Leiden University has its own childcare centre, but a programme that offers childcare services for employees who have to go abroad – like there is for visiting researchers – would be a start. ‘When my husband went abroad for a conference, I had to invite my mother to come over from Bulgaria to help me with the kids’, says Karastoyanova.
People assume you’re not good enough
According to HR policy advisor Frank Nienhuis, it’s on the UG’s wish list to come up with a solution to provide emergency childcare that’s allowed by the tax authorities, but that hasn’t happened yet. ‘We can, however, advise on the existing childcare facilities in the Netherlands.’
Having flexible and extended childcare on campus can be about more than just solving practical issues, says Paulino. ‘There’s also a psychological component to it: parents would feel supported and empowered to have kids and more fathers might contribute to childcare, or take over.’

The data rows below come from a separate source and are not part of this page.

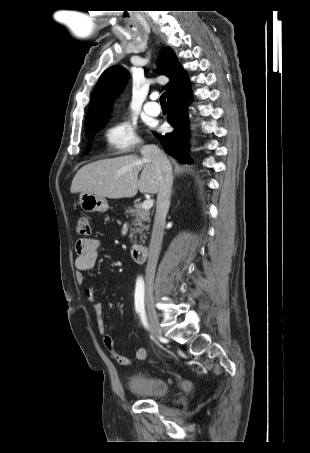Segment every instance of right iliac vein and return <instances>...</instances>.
<instances>
[{
	"mask_svg": "<svg viewBox=\"0 0 310 453\" xmlns=\"http://www.w3.org/2000/svg\"><path fill=\"white\" fill-rule=\"evenodd\" d=\"M145 304L147 317L152 327L153 336L158 339L159 337H161V329L159 327L158 315L154 307L153 288L150 284H148L146 287Z\"/></svg>",
	"mask_w": 310,
	"mask_h": 453,
	"instance_id": "obj_1",
	"label": "right iliac vein"
}]
</instances>
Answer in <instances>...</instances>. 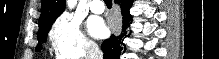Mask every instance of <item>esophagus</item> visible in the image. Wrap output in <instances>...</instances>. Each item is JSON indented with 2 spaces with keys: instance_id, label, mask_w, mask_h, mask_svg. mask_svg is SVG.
Masks as SVG:
<instances>
[{
  "instance_id": "obj_1",
  "label": "esophagus",
  "mask_w": 219,
  "mask_h": 59,
  "mask_svg": "<svg viewBox=\"0 0 219 59\" xmlns=\"http://www.w3.org/2000/svg\"><path fill=\"white\" fill-rule=\"evenodd\" d=\"M115 32H116V33H118V32H119V30H115Z\"/></svg>"
}]
</instances>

It is fundamental that researchers are allowed to choose their own balance between work and life, says professor of physics Beatriz Noheda. ‘People assume that if you haven’t become a professor by a certain age, you’re not good enough. That needs to change, so that we can look at our careers as a whole: a few years of lower performance shouldn’t make a big difference in the long run.’
She had her kids at the age of 40 and 43, but not everyone is so lucky, she says. She knows female scholars who couldn’t have children by the time they considered themselves established enough. ‘It’s important that the research environment doesn’t discourage scientists from creating a family’, she says.
Because even if mothers need some extra time to adjust, they do not lag behind, Vlijm says. ‘I was way more efficient in my research experiments than people who didn’t have children, because I had to leave in time for daycare, so I made sure everything was ready.’
Noheda agrees. ‘If your manager would tell you not to worry and to go and have kids, we would gain from that, because parenthood gives you tools that may make you a more capable person.’